Das 60 vagas oferecidas pelos cursos de Agente de Desenvolvimento Cooperativista Solidário e Gestão de Empreendimentos Econômicos Solidários, 52 são ocupadas por mulheres, o que já começa a revelar o perfil da demanda, analisa o coordenador-adjunto do programa e docente do Campus Ilha Solteira, Marcos da Cruz Alves Siqueira: “a composição das turmas revela um dado expressivo: a centralidade das mulheres nas iniciativas da economia solidária. Entre elas, há mulheres de assentamentos da reforma agrária, feirantes, artesãs, ribeirinhas, profissionais independentes, além de estudantes trans, o que evidencia a diversidade e a potência transformadora que esses cursos têm alcançado.”
Marcos define a ação como “uma transformação silenciosa, mas profundamente impactante”. A afirmação é tão verdadeira que as mulheres que participaram do curso de agente no ano passado voltaram para o curso de gestão; enquanto isso, as que já passaram pelo curso de gestão aguardam nova oportunidade de formação em Economia Solidária no IFSP.
Se a possibilidade de formação qualificada, sobretudo para elas, é limitada na região, como aponta o docente, as estudantes não medem esforços para agarrarem essa oportunidade, que, por sua vez, enxerga essas mulheres em sua completude. Ali pertinho da sala onde estudam, elas deixam seus filhos e netos sob cuidados de servidores ou ex-alunos do Campus Ilha Solteira, que entretém a criançada enquanto suas mães e avós dão o exemplo do estudo. Elas, por sua vez, comemoram esse cuidado ao revelarem que essa é a única forma de estarem presentes nos bancos da escola.
Hoje, quem cuida das crianças é a ex-aluna do programa Rosângela Cristina Damico, que presenciou aprendizado e empoderamento durante as aulas em 2024: “os cursos proporcionaram mais do que conhecimento profissional, permitiram às mulheres compreenderem o valor do seu trabalho e sua importância na sociedade” (leia mais aqui).
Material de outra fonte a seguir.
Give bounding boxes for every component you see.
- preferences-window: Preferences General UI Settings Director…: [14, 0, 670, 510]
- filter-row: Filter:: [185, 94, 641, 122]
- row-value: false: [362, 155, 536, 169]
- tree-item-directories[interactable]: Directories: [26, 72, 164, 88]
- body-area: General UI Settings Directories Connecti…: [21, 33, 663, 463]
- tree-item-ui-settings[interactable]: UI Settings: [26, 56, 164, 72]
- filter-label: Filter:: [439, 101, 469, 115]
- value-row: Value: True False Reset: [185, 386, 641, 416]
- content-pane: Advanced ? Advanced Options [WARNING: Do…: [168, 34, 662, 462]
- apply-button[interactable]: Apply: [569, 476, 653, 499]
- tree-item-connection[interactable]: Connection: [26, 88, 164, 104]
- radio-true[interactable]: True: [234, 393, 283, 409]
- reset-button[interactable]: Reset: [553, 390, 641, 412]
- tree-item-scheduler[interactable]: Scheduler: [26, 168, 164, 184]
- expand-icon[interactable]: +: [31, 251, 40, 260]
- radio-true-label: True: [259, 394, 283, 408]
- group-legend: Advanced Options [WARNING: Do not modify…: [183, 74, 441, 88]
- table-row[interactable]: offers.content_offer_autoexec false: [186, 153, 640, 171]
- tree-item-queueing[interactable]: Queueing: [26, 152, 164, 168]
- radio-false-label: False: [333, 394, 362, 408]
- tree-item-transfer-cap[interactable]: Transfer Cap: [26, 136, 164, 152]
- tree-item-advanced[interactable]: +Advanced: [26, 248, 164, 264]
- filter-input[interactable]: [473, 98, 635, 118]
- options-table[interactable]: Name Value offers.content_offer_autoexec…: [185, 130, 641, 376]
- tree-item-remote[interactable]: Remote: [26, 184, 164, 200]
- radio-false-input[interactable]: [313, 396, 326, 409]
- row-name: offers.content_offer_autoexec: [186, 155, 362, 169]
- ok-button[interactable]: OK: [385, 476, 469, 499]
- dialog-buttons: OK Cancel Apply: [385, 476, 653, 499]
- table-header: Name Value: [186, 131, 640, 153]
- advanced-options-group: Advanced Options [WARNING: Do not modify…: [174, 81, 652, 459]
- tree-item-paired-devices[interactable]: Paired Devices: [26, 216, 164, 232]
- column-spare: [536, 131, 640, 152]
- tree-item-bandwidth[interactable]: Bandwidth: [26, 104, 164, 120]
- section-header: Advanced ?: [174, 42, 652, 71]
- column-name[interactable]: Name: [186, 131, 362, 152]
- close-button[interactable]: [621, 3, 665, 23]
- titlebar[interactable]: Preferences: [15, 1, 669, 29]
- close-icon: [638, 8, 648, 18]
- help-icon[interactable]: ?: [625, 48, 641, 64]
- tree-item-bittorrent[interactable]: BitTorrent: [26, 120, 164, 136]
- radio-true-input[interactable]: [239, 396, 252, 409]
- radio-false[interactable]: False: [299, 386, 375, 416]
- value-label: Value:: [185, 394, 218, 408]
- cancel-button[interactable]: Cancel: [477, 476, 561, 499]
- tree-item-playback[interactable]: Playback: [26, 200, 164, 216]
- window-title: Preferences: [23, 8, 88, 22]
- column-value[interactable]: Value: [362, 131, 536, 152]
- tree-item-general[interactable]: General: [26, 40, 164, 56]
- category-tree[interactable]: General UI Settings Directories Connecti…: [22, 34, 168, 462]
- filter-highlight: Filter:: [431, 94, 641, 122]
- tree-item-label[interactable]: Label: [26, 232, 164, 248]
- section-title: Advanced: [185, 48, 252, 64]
“Como coordenador desses cursos, é gratificante observar o amadurecimento coletivo que tem acontecido ao longo da formação. Os resultados são concretos e vão muito além das salas de aula: tivemos estudantes que aprovaram projetos em leis de incentivo à cultura e à agricultura familiar; outros, ingressaram com pedidos de registro de marca junto ao Instituto Nacional de Propriedade Industrial (INPI), fortalecendo juridicamente seus empreendimentos. Também temos casos inspiradores de mulheres que, a partir da formação, conseguiram formalizar e estruturar seus próprios negócios”, relata Marcos da Cruz.
Para ele, outro ponto marcante é o impacto das aulas de informática e comunicação: “muitos alunos que antes dependiam de terceiros para produzir materiais gráficos e divulgar seus produtos no ambiente digital, agora dominam ferramentas de edição, design e redes sociais, ganhando autonomia para promover seus trabalhos de forma profissional e assertiva”.
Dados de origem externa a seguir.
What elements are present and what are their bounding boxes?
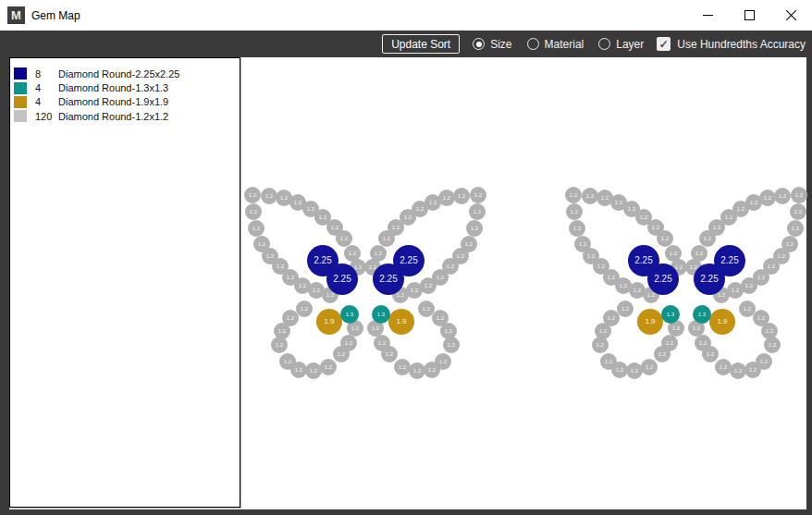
legend-name: Diamond Round-1.9x1.9	[58, 96, 236, 107]
legend-name: Diamond Round-1.3x1.3	[58, 82, 236, 93]
legend-count: 120	[35, 111, 58, 122]
checkbox-label: Use Hundredths Accuracy	[677, 38, 806, 51]
minimize-icon	[703, 15, 713, 16]
legend-count: 4	[35, 82, 58, 93]
radio-circle-icon	[527, 38, 539, 50]
radio-layer[interactable]: Layer	[598, 38, 644, 51]
legend-count: 8	[35, 68, 58, 80]
update-sort-button[interactable]: Update Sort	[382, 34, 460, 54]
use-hundredths-accuracy-checkbox[interactable]: ✓ Use Hundredths Accuracy	[657, 37, 806, 51]
gem-map-window: M Gem Map Update Sort SizeMaterialLayer …	[0, 0, 812, 515]
title-bar: M Gem Map	[0, 0, 812, 31]
radio-size[interactable]: Size	[473, 38, 511, 51]
legend-swatch	[14, 82, 27, 94]
legend-count: 4	[35, 96, 58, 107]
window-controls	[687, 0, 812, 31]
radio-label: Material	[545, 38, 584, 51]
legend-panel: 8Diamond Round-2.25x2.254Diamond Round-1…	[9, 57, 240, 508]
app-icon: M	[7, 6, 25, 24]
legend-row: 8Diamond Round-2.25x2.25	[14, 67, 236, 80]
radio-circle-icon	[473, 38, 485, 50]
checkbox-check-icon: ✓	[657, 37, 671, 51]
legend-name: Diamond Round-2.25x2.25	[58, 68, 236, 80]
maximize-button[interactable]	[729, 0, 770, 31]
radio-material[interactable]: Material	[527, 38, 584, 51]
sort-radio-group: SizeMaterialLayer	[473, 38, 644, 51]
radio-circle-icon	[598, 38, 610, 50]
window-title: Gem Map	[31, 9, 80, 22]
legend-swatch	[14, 67, 27, 80]
toolbar: Update Sort SizeMaterialLayer ✓ Use Hund…	[0, 31, 812, 57]
legend-row: 4Diamond Round-1.9x1.9	[14, 95, 236, 109]
radio-label: Layer	[616, 38, 644, 51]
legend-swatch	[14, 96, 27, 108]
close-button[interactable]	[770, 0, 812, 31]
legend-name: Diamond Round-1.2x1.2	[58, 111, 236, 122]
radio-label: Size	[490, 38, 511, 51]
legend-swatch	[14, 110, 27, 122]
legend-row: 120Diamond Round-1.2x1.2	[14, 109, 236, 123]
minimize-button[interactable]	[687, 0, 729, 31]
close-icon	[785, 9, 797, 21]
maximize-icon	[744, 10, 755, 20]
legend-row: 4Diamond Round-1.3x1.3	[14, 80, 236, 94]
O docente destaca que o êxito não seria possível sem o comprometimento dos docentes que integram o projeto: profissionais com forte atuação em movimentos sociais, cooperativas, instituições públicas e setores culturais têm enriquecido a experiência pedagógica com vivências práticas, aproximando teoria e realidade.
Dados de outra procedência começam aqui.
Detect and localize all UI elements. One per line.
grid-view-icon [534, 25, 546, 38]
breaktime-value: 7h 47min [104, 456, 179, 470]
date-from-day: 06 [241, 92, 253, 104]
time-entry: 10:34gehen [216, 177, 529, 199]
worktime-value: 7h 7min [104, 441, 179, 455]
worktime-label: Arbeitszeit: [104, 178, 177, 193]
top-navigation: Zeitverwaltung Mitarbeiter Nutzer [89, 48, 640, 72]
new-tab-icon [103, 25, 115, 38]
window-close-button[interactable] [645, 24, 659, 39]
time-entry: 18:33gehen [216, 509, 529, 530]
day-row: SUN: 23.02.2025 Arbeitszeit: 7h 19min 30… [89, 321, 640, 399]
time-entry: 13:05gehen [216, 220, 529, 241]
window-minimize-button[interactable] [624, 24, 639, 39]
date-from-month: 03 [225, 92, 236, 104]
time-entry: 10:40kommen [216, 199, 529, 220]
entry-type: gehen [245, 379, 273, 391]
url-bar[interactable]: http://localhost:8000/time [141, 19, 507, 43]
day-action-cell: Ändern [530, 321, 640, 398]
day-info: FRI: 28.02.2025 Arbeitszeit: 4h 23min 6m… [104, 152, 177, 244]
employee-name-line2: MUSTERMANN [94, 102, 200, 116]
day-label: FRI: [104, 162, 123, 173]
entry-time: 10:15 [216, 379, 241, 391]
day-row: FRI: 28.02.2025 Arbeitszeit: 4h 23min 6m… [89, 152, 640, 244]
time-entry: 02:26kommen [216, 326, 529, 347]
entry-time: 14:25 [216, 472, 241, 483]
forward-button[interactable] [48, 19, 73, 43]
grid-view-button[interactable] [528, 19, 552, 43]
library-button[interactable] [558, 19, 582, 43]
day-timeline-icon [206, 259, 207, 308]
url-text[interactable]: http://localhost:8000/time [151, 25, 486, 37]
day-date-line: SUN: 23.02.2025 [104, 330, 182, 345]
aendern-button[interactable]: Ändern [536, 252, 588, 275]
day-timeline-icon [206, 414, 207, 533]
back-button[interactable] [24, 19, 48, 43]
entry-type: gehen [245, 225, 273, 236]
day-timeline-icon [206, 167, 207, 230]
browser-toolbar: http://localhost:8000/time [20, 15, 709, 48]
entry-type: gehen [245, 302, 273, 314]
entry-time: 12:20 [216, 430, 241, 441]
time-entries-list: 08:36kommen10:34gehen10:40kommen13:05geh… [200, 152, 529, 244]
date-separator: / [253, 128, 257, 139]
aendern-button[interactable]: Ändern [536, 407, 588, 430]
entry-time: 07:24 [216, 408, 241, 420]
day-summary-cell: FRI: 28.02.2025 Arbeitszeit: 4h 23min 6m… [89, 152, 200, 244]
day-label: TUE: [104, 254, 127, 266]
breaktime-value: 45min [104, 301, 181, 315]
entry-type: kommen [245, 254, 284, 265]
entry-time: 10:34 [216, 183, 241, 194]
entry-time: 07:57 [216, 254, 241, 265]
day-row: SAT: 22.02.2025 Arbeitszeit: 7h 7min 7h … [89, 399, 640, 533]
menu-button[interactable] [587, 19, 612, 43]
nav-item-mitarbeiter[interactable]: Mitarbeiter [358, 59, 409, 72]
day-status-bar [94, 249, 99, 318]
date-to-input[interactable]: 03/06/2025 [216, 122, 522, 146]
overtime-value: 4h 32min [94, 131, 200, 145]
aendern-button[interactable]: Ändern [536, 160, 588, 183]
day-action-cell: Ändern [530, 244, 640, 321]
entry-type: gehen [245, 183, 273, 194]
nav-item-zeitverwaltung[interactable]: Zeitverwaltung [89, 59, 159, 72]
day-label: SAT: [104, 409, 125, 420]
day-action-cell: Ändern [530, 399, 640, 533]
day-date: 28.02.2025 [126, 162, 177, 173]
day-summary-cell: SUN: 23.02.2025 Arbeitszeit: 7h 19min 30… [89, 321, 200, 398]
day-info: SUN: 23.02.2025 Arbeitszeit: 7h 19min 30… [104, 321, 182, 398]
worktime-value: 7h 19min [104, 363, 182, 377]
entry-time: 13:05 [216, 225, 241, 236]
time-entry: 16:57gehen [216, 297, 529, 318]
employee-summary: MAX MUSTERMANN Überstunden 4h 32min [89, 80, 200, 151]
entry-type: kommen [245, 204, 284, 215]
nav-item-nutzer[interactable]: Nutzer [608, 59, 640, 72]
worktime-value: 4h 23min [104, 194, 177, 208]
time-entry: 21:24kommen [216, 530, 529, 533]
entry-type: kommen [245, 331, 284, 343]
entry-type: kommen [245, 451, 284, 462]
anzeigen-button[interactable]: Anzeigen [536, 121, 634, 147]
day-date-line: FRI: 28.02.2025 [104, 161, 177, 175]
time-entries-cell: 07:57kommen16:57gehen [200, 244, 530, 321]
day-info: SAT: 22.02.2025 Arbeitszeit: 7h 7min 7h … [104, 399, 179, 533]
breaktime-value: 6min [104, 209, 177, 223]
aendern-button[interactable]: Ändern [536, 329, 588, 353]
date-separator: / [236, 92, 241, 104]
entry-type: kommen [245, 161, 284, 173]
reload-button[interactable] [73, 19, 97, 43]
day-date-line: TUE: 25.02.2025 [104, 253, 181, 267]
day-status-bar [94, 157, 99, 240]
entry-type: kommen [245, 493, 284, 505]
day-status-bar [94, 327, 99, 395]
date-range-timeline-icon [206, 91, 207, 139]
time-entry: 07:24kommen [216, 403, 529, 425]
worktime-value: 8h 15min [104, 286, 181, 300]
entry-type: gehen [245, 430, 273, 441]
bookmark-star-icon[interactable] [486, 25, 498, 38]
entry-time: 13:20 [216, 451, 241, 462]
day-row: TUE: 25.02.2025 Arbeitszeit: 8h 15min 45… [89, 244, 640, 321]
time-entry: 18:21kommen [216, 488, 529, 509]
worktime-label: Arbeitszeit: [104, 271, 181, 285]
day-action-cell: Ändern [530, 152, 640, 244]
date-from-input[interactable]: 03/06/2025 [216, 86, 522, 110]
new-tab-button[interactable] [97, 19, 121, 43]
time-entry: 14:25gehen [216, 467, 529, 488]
Esses cursos, conclui Marcos, “mostram como a educação pública e gratuita pode ser um instrumento real de transformação, especialmente em regiões onde a oferta de formação técnica e política para populações marginalizadas é escassa. Ilha Solteira se torna, assim, um território de resistência e inovação, por meio de uma economia que coloca a solidariedade, a coletividade e a justiça social como princípios estruturantes”.